Eating the Guyanese Way

Guyanese prepare three full meals every day. Breakfast usually consists of homemade bread with eggs, cheese, butter or a cooked vegetable and tea or coffee.

Rice is a staple of the midday meal. It is eaten with beans, vegetables and meat. Poultry and seafood are popular. Traditionally, Hindus do not eat beef and Muslims do not eat pork.

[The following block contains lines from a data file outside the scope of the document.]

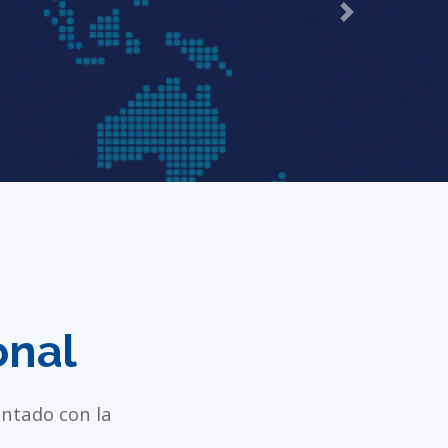
Next
onal
ntado con la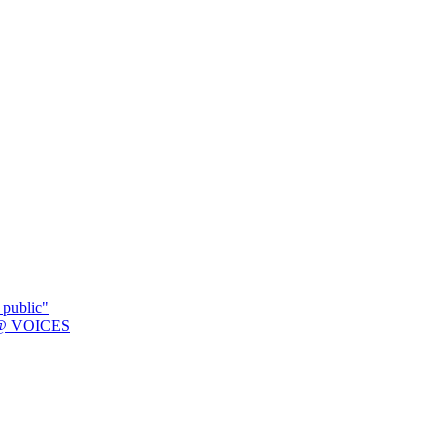
 public"
K @ VOICES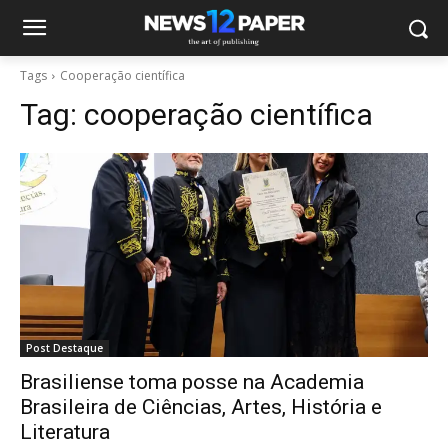
Tags
Cooperação científica
Tag:
cooperação científica
Post Destaque
Brasiliense toma posse na Academia
Brasileira de Ciências, Artes, História e
Literatura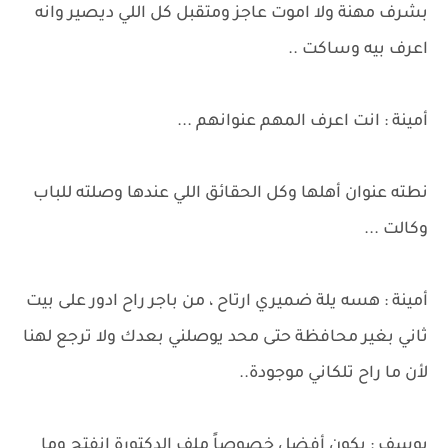
بشرف مهنة ولا اموت عاجز ومتقبل كل اللي ديصير وانه
اعرف بيه وساكت ..
أمينة : انت اعرف المهم عنوانهم ...
نطته عنوان أهلها وكل الحقائق اللي عندها وصلته للباب
وكالت ...
أمينة : هسه يلة ضميري ارتاح ، من باجر راح ادور على بيت
ثاني بغير محافظة حتى محد يوصلني بعدك ولا ترجع لهنا
لأن ما راح تلكاني موجودة..
يوسف : يكون أفضل خصوصاً ملف الدكتورة انفتح وما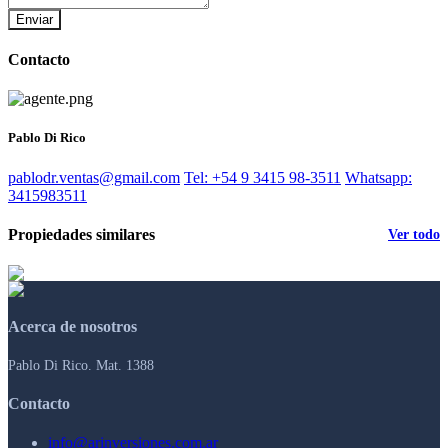
Enviar
Contacto
Pablo Di Rico
pablodr.ventas@gmail.com
Tel: +54 9 3415 98-3511
Whatsapp:
3415983511
Propiedades similares
Ver todo
Acerca de nosotros
Pablo Di Rico. Mat. 1388
Contacto
info@arinversiones.com.ar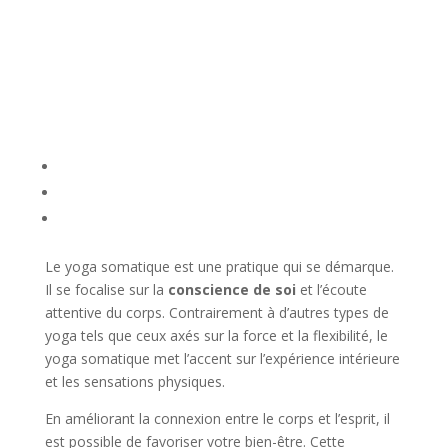
Le yoga somatique est une pratique qui se démarque.
Il se focalise sur la
conscience de soi
et l’écoute
attentive du corps. Contrairement à d’autres types de
yoga tels que ceux axés sur la force et la flexibilité, le
yoga somatique met l’accent sur l’expérience intérieure
et les sensations physiques.
En améliorant la connexion entre le corps et l’esprit, il
est possible de favoriser votre bien-être. Cette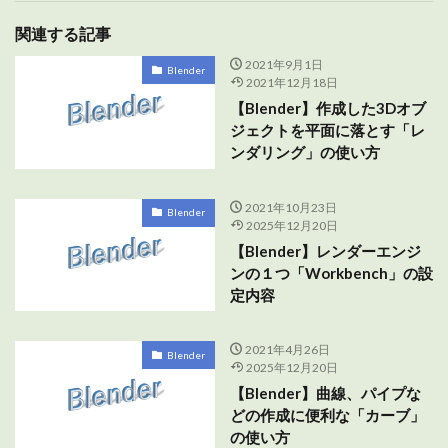
関連する記事
2021年9月1日
Blender
2021年12月18日
【Blender】作成した3Dオブ
ジェクトを平面に落とす「レ
ンダリング」の使い方
2021年10月23日
Blender
2025年12月20日
【Blender】レンダーエンジ
ンの１つ「Workbench」の設
定内容
2021年4月26日
Blender
2025年12月20日
【Blender】曲線、パイプな
どの作成に便利な「カーブ」
の使い方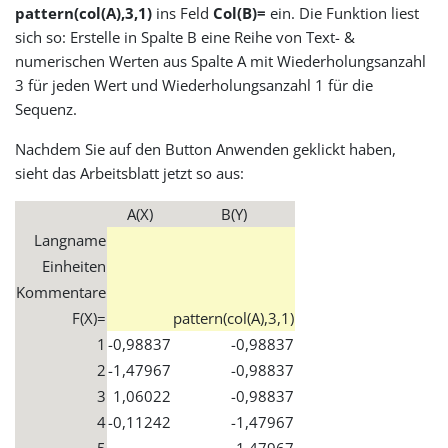
pattern(col(A),3,1)
ins Feld
Col(B)=
ein. Die Funktion liest
sich so: Erstelle in Spalte B eine Reihe von Text- &
numerischen Werten aus Spalte A mit Wiederholungsanzahl
3 für jeden Wert und Wiederholungsanzahl 1 für die
Sequenz.
Nachdem Sie auf den Button Anwenden geklickt haben,
sieht das Arbeitsblatt jetzt so aus:
A(X)
B(Y)
Langname
Einheiten
Kommentare
F(X)=
pattern(col(A),3,1)
1
-0,98837
-0,98837
2
-1,47967
-0,98837
3
1,06022
-0,98837
4
-0,11242
-1,47967
5
-1,47967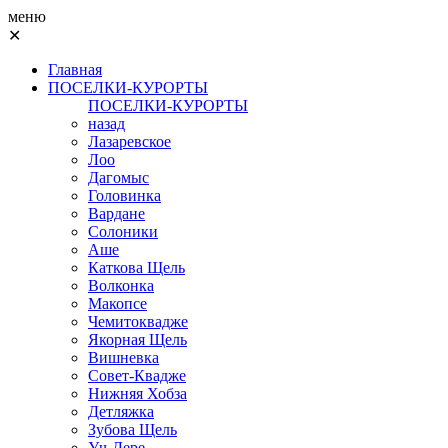
меню
✕
Главная
ПОСЕЛКИ-КУРОРТЫ
ПОСЕЛКИ-КУРОРТЫ
назад
Лазаревское
Лоо
Дагомыс
Головинка
Вардане
Солоники
Аше
Каткова Щель
Волконка
Макопсе
Чемитоквадже
Якорная Щель
Вишневка
Совет-Квадже
Нижняя Хобза
Детляжка
Зубова Щель
Уч-Дере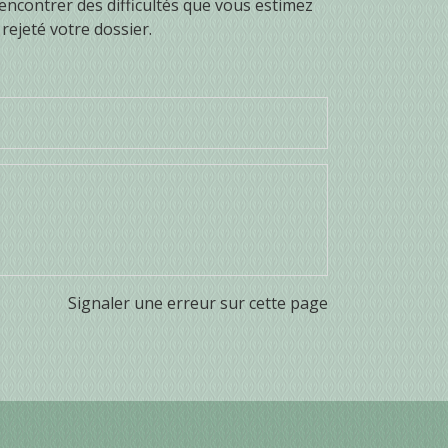
encontrer des difficultés que vous estimez
rejeté votre dossier.
Signaler une erreur sur cette page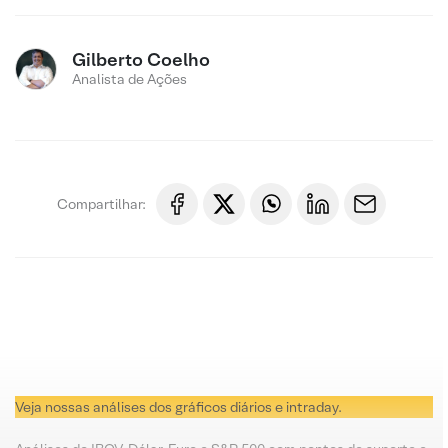
Gilberto Coelho
Analista de Ações
Compartilhar:
Veja nossas análises dos gráficos diários e intraday.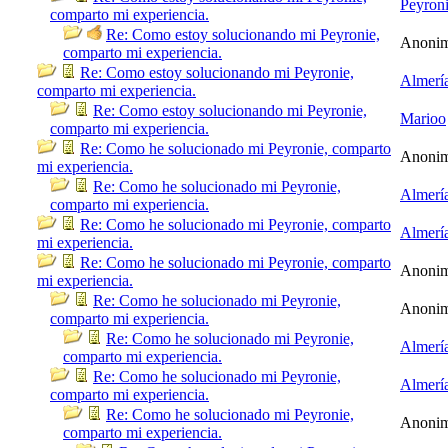
Peyron
comparto mi experiencia.
Re: Como estoy solucionando mi Peyronie,
Anoni
comparto mi experiencia.
Re: Como estoy solucionando mi Peyronie,
Almerí
comparto mi experiencia.
Re: Como estoy solucionando mi Peyronie,
Marioo
comparto mi experiencia.
Re: Como he solucionado mi Peyronie, comparto
Anoni
mi experiencia.
Re: Como he solucionado mi Peyronie,
Almerí
comparto mi experiencia.
Re: Como he solucionado mi Peyronie, comparto
Almerí
mi experiencia.
Re: Como he solucionado mi Peyronie, comparto
Anoni
mi experiencia.
Re: Como he solucionado mi Peyronie,
Anoni
comparto mi experiencia.
Re: Como he solucionado mi Peyronie,
Almerí
comparto mi experiencia.
Re: Como he solucionado mi Peyronie,
Almerí
comparto mi experiencia.
Re: Como he solucionado mi Peyronie,
Anoni
comparto mi experiencia.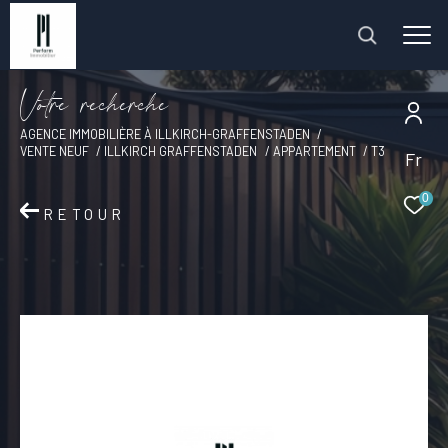
V
o
t
r
e
r
e
c
h
e
r
c
h
e
AGENCE IMMOBILIÈRE À ILLKIRCH-GRAFFENSTADEN
VENTE NEUF
ILLKIRCH GRAFFENSTADEN
APPARTEMENT
T3
Fr
0
RETOUR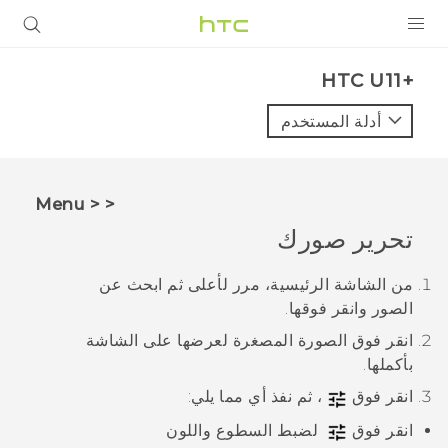
المنتجات
HTC U11+‎
VIVE
أدلة المستخدم
G REIGNS
أجهزة الهواتف الذكية
< < Menu
VIVERSE
تحرير صورك
البرامج + التطبيقات
من الشاشة الرئيسية، مرر لأعلى ثم ابحث عن
الصور
وانقر فوقها.
الدعم
انقر فوق الصورة المصغرة لعرضها على الشاشة
أجهزة HTC والملحقات
بأكملها.
انقر فوق
، ثم نفذ أي مما يلي:
انقر فوق
لضبط السطوع واللون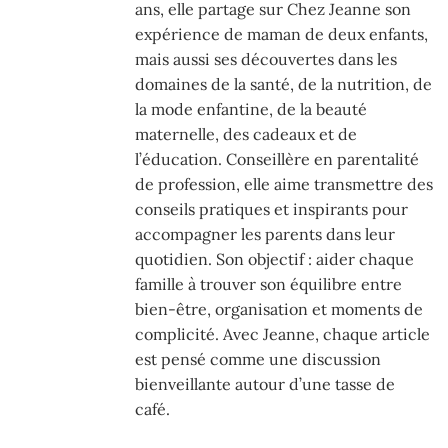
ans, elle partage sur Chez Jeanne son
expérience de maman de deux enfants,
mais aussi ses découvertes dans les
domaines de la santé, de la nutrition, de
la mode enfantine, de la beauté
maternelle, des cadeaux et de
l’éducation. Conseillère en parentalité
de profession, elle aime transmettre des
conseils pratiques et inspirants pour
accompagner les parents dans leur
quotidien. Son objectif : aider chaque
famille à trouver son équilibre entre
bien-être, organisation et moments de
complicité. Avec Jeanne, chaque article
est pensé comme une discussion
bienveillante autour d’une tasse de
café.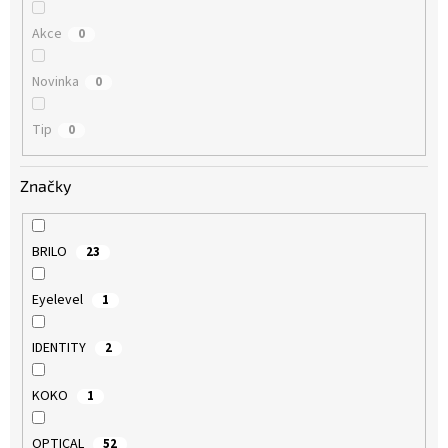
Akce
0
Novinka
0
Tip
0
Značky
BRILO
23
Eyelevel
1
IDENTITY
2
KOKO
1
OPTICAL
52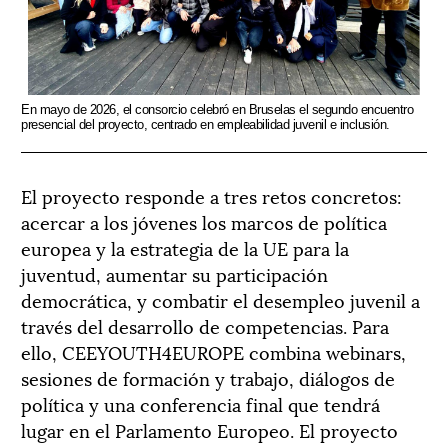
En mayo de 2026, el consorcio celebró en Bruselas el segundo encuentro
presencial del proyecto, centrado en empleabilidad juvenil e inclusión.
El proyecto responde a tres retos concretos:
acercar a los jóvenes los marcos de política
europea y la estrategia de la UE para la
juventud, aumentar su participación
democrática, y combatir el desempleo juvenil a
través del desarrollo de competencias. Para
ello, CEEYOUTH4EUROPE combina webinars,
sesiones de formación y trabajo, diálogos de
política y una conferencia final que tendrá
lugar en el Parlamento Europeo. El proyecto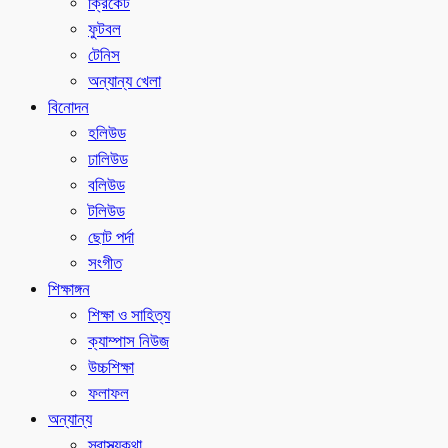
ক্রিকেট
ফুটবল
টেনিস
অন্যান্য খেলা
বিনোদন
হলিউড
ঢালিউড
বলিউড
টলিউড
ছোট পর্দা
সংগীত
শিক্ষাঙ্গন
শিক্ষা ও সাহিত্য
ক্যাম্পাস নিউজ
উচ্চশিক্ষা
ফলাফল
অন্যান্য
স্বাস্থ্যকথা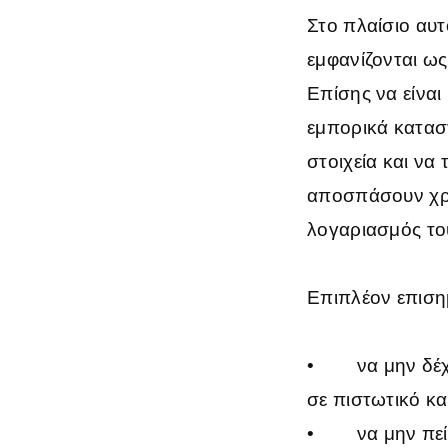
Στο πλαίσιο αυτ
εμφανίζονται ω
Επίσης να είνα
εμπορικά κατασ
στοιχεία και να
αποσπάσουν χρή
λογαριασμός το
Επιπλέον επισημ
•
να μην δέ
σε πιστωτικό κ
•
να μην πε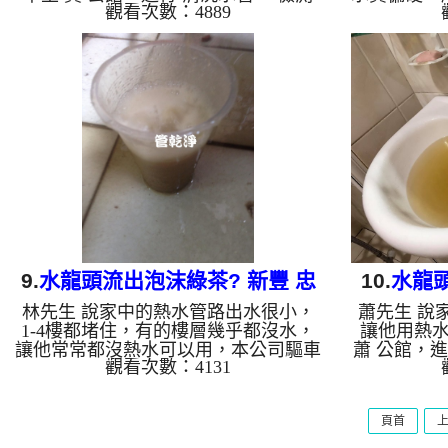
觀看次數：4889
時並無發現，本公司架起 高周波水管
本公司驅車
清洗機，注入 檸檬酸液 至水管裡面，
，檢測時無
等了約20分，開啟 水管清洗機 ，開啟
水管清洗機
微氣泡 模式，要把水管內的污垢及異
面，等了約
物沖出來，一開始噴出紅紅的髒水，後
開啟 水槌
來越來越多源源不絕，最後向是泉水般
及異物沖
的湧現，如圖，黃先生看到都覺得可
西，後來居
怕，清洗約一個小時後，蔡先生 很高
越可怕，如
興終於有熱水用了!! 我們至頂樓清洗水
可思議，最
塔，一打開發現水塔裡面都是水垢，水
一個半小時
垢呈現紅色，如圖，費了好大的勁，水
以用了!! 
塔終...
9.
水龍頭流出泡沫綠茶? 新豐 忠
10.
水龍頭
林先生 說家中的熱水管路出水很小，
蕭先生 說
一街 洗水管
1-4樓都堵住，有的樓層幾乎都沒水，
讓他用熱
讓他常常都沒熱水可以用，本公司驅車
蕭 公館，
觀看次數：4131
至 林 公館，進行 清洗水管 ，檢測時
現異常，本
無發現異常，本公司架起 高周波水管
機，注入 
清洗機，注入 檸檬酸液 至水管裡面，
約15分，開
頁首
等了約15分，開啟 水管清洗機 ，開啟
泡 模式，
水槌 模式，開始把水管內的污垢及異
沖出來，一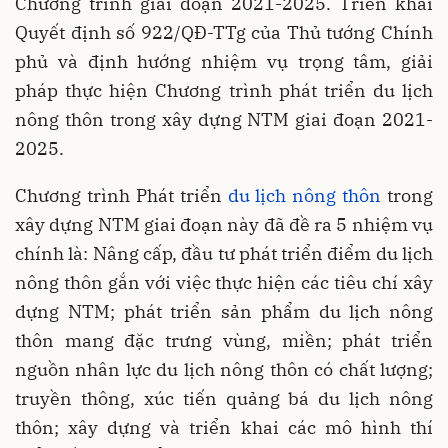
Chương trình giai đoạn 2021-2025. Triển khai
Quyết định số 922/QĐ-TTg của Thủ tướng Chính
phủ và định hướng nhiệm vụ trọng tâm, giải
pháp thực hiện Chương trình phát triển du lịch
nông thôn trong xây dựng NTM giai đoạn 2021-
2025.
Chương trình Phát triển
du lịch nông thôn
trong
xây dựng NTM giai đoạn này đã đề ra 5 nhiệm vụ
chính là: Nâng cấp, đầu tư phát triển điểm du lịch
nông thôn gắn với việc thực hiện các tiêu chí xây
dựng NTM; phát triển sản phẩm du lịch nông
thôn mang đặc trưng vùng, miền; phát triển
nguồn nhân lực du lịch nông thôn có chất lượng;
truyền thông, xúc tiến quảng bá du lịch nông
thôn; xây dựng và triển khai các mô hình thí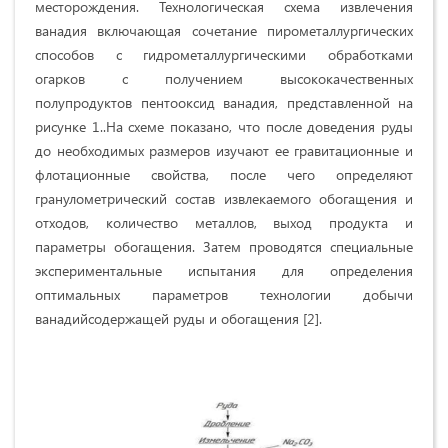
месторождения. Технологическая схема извлечения
ванадия включающая сочетание пирометаллургических
способов с гидрометаллургическими обработками
огарков с получением высококачественных
полупродуктов пентооксид ванадия, представленной на
рисунке 1..На схеме показано, что после доведения руды
до необходимых размеров изучают ее гравитационные и
флотационные свойства, после чего определяют
гранулометрический состав извлекаемого обогащения и
отходов, количество металлов, выход продукта и
параметры обогащения. Затем проводятся специальные
экспериментальные испытания для определения
оптимальных параметров технологии добычи
ванадийсодержащей руды и обогащения [2].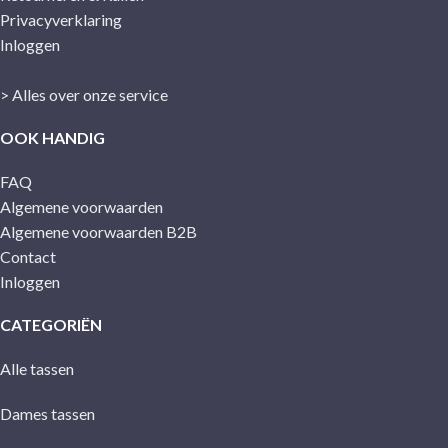
Privacyverklaring
Inloggen
> Alles over onze service
OOK HANDIG
FAQ
Algemene voorwaarden
Algemene voorwaarden B2B
Contact
Inloggen
CATEGORIËN
Alle tassen
Dames tassen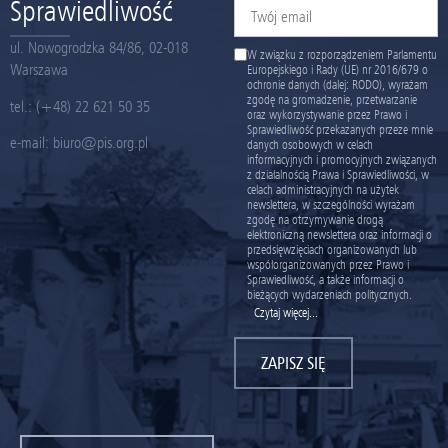
Sprawiedliwość
ul. Nowogrodzka 84/86, 02-018
W związku z rozporządzeniem Parlamentu
Warszawa
Europejskiego i Rady (UE) nr 2016/679 o
ochronie danych (dalej: RODO), wyrażam
zgodę na gromadzenie, przetwarzanie
tel.:
(+48) 22 621 50 35
oraz wykorzystywanie przez Prawo i
Sprawiedliwość przekazanych przeze mnie
e-mail:
biuro@pis.org.pl
danych osobowych w celach
informacyjnych i promocyjnych związanych
z działalnością Prawa i Sprawiedliwości, w
celach administracyjnych na użytek
newslettera, w szczególności wyrażam
zgodę na otrzymywanie drogą
elektroniczną newslettera oraz informacji o
przedsięwzięciach organizowanych lub
współorganizowanych przez Prawo i
Sprawiedliwość, a także informacji o
bieżących wydarzeniach politycznych.
Czytaj więcej...
ZAPISZ SIĘ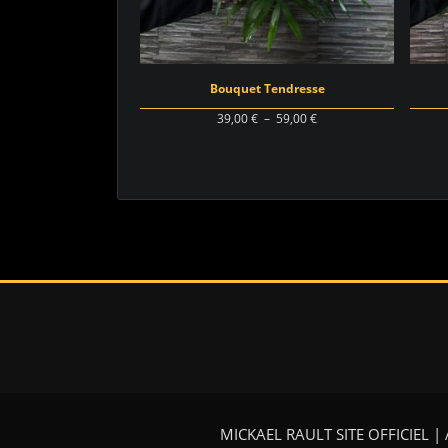
Bouquet Tendresse
Plage
39,00
€
–
59,00
€
de
prix :
39,00 €
à
59,00 €
MICKAEL RAULT SITE OFFICIEL | A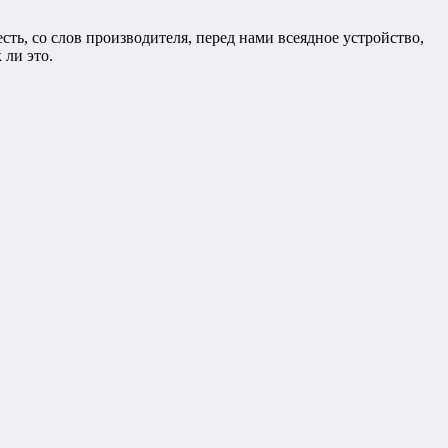
ть, со слов производителя, перед нами всеядное устройство,
 ли это.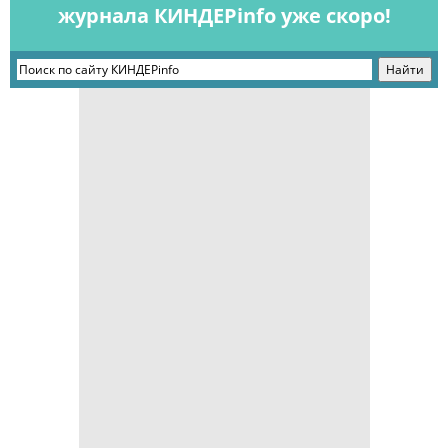
журнала КИНДЕРinfo уже скоро!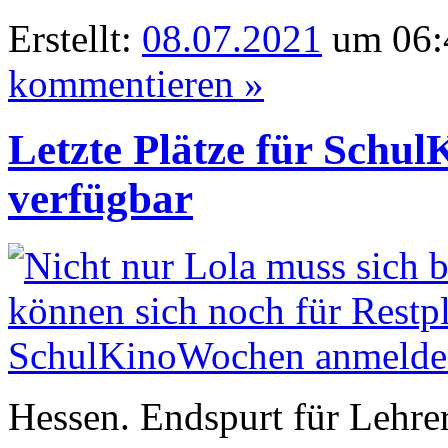
Erstellt:
08.07.2021
um 06:
kommentieren »
Letzte Plätze für Schu
verfügbar
Hessen. Endspurt für Lehre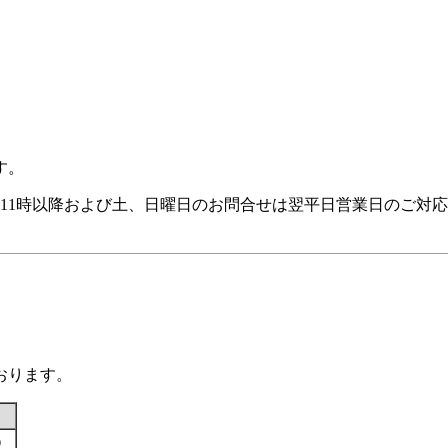
す。
日11時以降および土、日曜日のお問合せは翌平日営業日のご対
。
おります。
す）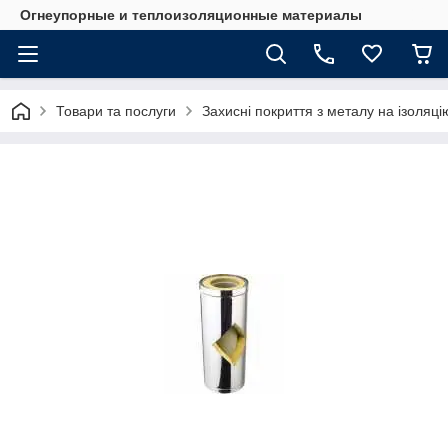
Огнеупорные и теплоизоляционные материалы
Товари та послуги
Захисні покриття з металу на ізоляці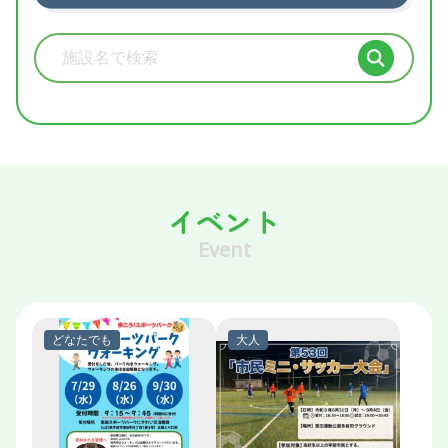
施設検索
イベント
Event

The evening meal is more elaborate. The staple may again be rice, roti, which is a flat bread, or root vegetables such as cassavas and yams. Other vegetables, meat or seafood are also eaten with the evening meal. Fresh cow's milk may be part of the morning or evening meal. Guyanese cuisine is enriched by traditional foods from every ethnic group in the country: East Indian, African, Native, Chinese and Portuguese. These dishes have been adapted to Guyanese tastes, often by the addition of spices.
Another favourite dish is pepper pot, a stew made with bitter cassava juice, meat, hot pepper and seasoning. Other popular dishes are roti and curry, garlic pork, cassava bread, chow mein and "cook up", a one-pot meal which can include any favourite meats or vegetables. Popular homemade drinks are mauby, made from the bark of a tree, sorrel, made from a leafy vegetable used in salads, and ginger beer from the ginger root.
Here is a recipe for a popular dish.

Garlic Pork

Ingredients

2 kg boneless butt pork thickly sliced
2 cloves of crushed garlic
2 tbs crumbled dried thyme
2 chopped chili peppers
750 ml white vinegar
4 tsp salt
1 tsp sugar

Preparation

Mix the garlic, pepper, thyme, salt and sugar with 500 ml vinegar. Pour into a clean, dry jar. Reserve 250 ml vinegar. Rinse each slice of pork in the reserved vinegar with a fork. Marinate in garlic mixture for two days. Drain pork slices, place in a single layer in baking dish and bake for 60 minutes in medium hot oven. Serve with bread.